Faut-il faire évoluer les compétences infirmières aux urgences ?

Les responsabilités de l’ensemble de la profession se sont accrues. Les gestes techniques et le matériel ont évolué. Il faut faire bouger les lignes pour éviter les glissements de tâches. Aux urgences, la question du diagnostic se pose. En théorie, une IDE qui pose un diagnostic, ça n’existe pas. En pratique, quand l’IOA fait son tri, elle a une idée derrière la tête. Même chose pour la réalisation d’un électrocardiogramme : on forme l’IDE à faire un examen de qualité, à étudier le tracé pour détecter un problème technique ; mais si une anomalie lui fait penser à un infarctus, elle est dans l’interprétation et n’a pas le droit de le faire.

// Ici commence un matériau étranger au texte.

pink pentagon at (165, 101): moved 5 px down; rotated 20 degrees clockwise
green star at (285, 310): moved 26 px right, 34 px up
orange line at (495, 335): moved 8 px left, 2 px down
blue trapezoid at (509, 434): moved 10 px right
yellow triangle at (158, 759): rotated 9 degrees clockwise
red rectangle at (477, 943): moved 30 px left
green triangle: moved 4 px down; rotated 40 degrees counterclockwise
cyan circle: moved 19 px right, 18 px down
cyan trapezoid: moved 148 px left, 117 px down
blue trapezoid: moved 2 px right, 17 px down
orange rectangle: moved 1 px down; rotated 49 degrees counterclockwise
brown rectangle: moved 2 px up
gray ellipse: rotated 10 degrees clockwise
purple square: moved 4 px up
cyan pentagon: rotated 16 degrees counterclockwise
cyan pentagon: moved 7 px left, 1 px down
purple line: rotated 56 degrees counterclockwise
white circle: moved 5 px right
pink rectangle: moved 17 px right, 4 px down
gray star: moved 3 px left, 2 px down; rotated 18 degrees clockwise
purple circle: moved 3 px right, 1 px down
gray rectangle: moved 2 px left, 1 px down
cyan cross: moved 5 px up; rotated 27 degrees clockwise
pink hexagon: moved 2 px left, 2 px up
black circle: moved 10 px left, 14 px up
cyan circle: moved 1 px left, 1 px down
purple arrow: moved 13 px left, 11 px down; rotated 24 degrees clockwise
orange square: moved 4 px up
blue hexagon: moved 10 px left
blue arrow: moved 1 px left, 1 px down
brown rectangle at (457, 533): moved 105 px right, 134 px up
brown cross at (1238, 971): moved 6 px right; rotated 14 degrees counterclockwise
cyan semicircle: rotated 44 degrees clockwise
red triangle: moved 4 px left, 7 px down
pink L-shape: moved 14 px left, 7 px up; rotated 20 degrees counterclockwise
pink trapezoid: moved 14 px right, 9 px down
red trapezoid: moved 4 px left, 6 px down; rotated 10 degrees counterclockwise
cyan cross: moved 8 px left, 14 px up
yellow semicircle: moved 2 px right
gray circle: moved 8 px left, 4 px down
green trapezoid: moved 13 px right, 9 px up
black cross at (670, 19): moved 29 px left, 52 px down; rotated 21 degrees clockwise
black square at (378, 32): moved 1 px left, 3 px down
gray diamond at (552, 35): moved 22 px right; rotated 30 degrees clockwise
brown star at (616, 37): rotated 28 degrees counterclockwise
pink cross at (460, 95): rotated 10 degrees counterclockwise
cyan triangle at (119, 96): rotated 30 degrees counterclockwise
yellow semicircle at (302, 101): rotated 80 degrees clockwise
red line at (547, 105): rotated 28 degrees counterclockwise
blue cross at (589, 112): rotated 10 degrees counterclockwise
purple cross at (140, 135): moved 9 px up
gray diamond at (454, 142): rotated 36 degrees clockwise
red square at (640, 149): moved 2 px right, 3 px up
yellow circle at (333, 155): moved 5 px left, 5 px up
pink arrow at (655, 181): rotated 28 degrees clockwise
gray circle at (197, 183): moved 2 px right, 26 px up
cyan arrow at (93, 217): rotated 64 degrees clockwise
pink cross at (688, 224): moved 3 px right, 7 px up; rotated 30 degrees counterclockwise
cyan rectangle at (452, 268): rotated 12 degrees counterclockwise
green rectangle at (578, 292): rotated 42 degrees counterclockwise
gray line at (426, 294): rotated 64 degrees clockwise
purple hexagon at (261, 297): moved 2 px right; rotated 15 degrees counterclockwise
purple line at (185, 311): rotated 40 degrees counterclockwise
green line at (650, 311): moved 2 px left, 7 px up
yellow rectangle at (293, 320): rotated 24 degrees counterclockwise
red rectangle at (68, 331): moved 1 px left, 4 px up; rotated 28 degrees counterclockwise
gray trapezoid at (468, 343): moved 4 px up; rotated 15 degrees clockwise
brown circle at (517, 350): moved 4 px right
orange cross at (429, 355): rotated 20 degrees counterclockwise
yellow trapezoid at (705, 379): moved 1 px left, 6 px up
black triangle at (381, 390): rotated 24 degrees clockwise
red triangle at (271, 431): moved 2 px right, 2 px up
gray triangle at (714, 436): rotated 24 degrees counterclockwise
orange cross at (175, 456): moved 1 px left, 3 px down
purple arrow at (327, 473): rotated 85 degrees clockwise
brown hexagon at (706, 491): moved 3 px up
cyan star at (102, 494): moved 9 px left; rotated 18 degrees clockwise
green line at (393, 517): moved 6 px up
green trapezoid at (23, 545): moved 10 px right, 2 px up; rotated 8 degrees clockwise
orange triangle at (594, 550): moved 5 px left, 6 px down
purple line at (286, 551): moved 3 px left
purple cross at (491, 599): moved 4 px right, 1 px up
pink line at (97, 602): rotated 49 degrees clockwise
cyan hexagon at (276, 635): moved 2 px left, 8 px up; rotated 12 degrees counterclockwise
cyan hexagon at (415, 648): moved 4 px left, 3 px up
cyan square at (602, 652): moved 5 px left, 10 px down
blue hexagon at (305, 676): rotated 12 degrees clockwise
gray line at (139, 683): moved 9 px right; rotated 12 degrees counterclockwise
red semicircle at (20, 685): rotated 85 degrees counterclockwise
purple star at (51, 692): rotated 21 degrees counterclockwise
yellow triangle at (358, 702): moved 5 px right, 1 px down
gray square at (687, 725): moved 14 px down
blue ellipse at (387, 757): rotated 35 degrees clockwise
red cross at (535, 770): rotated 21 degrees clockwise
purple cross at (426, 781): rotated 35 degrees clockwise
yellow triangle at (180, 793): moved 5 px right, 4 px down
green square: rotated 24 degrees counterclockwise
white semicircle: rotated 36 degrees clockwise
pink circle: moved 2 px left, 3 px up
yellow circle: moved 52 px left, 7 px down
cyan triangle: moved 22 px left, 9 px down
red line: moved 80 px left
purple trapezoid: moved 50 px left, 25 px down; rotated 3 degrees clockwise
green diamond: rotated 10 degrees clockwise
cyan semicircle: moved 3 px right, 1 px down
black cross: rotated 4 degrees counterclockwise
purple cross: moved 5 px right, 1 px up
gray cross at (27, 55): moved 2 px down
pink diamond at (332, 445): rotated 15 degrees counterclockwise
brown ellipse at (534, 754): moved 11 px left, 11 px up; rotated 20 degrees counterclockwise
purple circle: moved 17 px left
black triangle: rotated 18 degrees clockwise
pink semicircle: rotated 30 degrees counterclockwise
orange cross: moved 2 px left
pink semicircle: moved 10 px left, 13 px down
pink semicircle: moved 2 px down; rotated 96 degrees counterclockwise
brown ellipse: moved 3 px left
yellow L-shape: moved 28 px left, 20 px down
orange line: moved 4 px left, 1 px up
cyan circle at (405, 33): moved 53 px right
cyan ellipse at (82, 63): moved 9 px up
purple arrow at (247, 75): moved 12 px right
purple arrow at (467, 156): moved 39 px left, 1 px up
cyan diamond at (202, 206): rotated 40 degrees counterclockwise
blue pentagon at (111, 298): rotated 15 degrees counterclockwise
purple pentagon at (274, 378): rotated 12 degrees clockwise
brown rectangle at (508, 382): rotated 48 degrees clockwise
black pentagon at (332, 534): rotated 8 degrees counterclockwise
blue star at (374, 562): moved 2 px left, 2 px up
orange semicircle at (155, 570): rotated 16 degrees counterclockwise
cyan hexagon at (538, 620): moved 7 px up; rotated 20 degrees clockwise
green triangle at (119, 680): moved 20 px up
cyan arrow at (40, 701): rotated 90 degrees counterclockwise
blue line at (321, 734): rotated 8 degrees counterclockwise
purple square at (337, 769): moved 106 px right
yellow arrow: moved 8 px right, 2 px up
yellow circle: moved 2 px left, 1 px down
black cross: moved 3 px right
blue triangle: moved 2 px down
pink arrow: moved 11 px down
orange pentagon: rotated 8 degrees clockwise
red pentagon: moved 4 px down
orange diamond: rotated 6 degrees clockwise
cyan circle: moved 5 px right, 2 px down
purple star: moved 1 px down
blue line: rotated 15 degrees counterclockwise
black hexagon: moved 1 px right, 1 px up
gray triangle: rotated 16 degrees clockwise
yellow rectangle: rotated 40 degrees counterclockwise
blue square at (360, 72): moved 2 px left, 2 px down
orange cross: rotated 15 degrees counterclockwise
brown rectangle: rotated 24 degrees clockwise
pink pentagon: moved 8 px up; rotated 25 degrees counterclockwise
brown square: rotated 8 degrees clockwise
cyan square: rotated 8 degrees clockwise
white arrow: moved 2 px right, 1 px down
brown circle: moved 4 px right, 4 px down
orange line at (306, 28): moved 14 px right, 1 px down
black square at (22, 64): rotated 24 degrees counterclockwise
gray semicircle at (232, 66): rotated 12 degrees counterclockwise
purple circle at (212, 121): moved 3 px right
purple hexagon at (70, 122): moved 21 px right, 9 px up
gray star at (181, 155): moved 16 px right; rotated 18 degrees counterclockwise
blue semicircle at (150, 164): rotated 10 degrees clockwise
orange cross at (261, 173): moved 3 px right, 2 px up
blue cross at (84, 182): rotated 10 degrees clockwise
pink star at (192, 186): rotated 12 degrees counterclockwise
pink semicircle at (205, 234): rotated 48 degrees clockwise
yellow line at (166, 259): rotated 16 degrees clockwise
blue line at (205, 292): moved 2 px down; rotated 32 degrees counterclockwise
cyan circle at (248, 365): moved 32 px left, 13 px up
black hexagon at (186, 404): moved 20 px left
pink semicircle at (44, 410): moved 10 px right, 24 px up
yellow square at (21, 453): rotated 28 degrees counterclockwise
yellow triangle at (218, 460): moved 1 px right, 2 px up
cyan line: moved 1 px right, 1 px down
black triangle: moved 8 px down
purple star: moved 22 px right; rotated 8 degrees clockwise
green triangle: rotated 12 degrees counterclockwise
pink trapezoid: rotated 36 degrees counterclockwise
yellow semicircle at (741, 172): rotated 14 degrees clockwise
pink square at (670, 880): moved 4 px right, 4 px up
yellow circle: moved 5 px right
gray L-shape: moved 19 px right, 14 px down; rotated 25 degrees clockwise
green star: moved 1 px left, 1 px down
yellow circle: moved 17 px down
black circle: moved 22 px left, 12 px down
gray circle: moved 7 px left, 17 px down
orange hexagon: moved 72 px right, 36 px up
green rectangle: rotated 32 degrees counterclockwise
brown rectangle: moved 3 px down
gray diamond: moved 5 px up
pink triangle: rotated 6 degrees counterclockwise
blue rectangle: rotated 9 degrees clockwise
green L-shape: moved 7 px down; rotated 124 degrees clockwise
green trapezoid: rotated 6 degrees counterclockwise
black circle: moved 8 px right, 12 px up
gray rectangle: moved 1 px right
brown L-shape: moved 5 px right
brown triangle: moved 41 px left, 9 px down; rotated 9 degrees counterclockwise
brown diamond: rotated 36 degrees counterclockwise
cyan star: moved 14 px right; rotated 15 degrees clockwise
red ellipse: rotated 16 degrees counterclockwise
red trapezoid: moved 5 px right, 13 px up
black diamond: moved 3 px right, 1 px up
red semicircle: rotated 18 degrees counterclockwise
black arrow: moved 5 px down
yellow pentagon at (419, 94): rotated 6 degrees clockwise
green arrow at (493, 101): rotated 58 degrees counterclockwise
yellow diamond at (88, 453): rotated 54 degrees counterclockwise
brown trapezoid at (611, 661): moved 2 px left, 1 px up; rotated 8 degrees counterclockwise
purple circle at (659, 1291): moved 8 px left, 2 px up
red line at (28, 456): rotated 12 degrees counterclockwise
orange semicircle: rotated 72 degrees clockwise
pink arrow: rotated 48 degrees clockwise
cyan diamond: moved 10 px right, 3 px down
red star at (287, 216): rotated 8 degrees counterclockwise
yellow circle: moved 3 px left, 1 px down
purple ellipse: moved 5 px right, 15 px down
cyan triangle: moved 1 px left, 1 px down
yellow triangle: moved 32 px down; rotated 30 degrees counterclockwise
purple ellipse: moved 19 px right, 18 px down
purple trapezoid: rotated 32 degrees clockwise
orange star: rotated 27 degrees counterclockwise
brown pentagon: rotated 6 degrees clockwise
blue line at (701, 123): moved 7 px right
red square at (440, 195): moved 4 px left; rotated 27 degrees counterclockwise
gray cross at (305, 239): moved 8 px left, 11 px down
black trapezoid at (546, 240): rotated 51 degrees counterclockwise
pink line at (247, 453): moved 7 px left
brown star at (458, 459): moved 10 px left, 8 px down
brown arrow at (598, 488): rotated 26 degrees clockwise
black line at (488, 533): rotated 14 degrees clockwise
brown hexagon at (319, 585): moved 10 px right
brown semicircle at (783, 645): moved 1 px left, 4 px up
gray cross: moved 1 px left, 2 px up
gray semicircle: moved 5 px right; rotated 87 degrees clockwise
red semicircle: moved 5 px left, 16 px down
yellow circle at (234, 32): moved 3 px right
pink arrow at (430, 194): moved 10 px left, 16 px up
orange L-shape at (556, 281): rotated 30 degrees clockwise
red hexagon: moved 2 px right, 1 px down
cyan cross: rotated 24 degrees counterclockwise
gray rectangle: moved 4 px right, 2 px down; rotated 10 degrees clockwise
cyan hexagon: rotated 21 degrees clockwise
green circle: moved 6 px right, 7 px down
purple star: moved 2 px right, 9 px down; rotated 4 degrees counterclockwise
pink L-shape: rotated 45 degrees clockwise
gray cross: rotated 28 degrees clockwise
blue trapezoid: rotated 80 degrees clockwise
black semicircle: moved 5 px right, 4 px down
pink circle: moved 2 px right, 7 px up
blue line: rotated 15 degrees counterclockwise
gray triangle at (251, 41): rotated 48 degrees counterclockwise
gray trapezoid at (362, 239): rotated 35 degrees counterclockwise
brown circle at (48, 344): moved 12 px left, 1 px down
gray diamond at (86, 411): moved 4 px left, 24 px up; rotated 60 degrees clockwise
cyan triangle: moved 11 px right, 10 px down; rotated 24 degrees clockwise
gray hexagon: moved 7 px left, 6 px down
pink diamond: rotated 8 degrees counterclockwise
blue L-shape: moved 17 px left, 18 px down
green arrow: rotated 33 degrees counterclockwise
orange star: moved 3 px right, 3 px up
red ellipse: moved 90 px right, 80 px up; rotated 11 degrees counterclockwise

Une fois le tri effectué aux urgences, une bonne partie des pathologies pourraient probablement être traitées par une infirmière de pratique avancée (IPA), à l’image des soins de santé primaire dans les pays anglo-saxons. La pratique avancée pourrait être une évolution de carrière à proposer aux IDE des urgences. La charge de travail et le stress sont tels qu’il faut aussi réfléchir aux parcours et à la fidélisation. Par ailleurs, les compétences n’évolueront qu’au travers de la recherche propre à la profession, que l’encadrement doit promouvoir.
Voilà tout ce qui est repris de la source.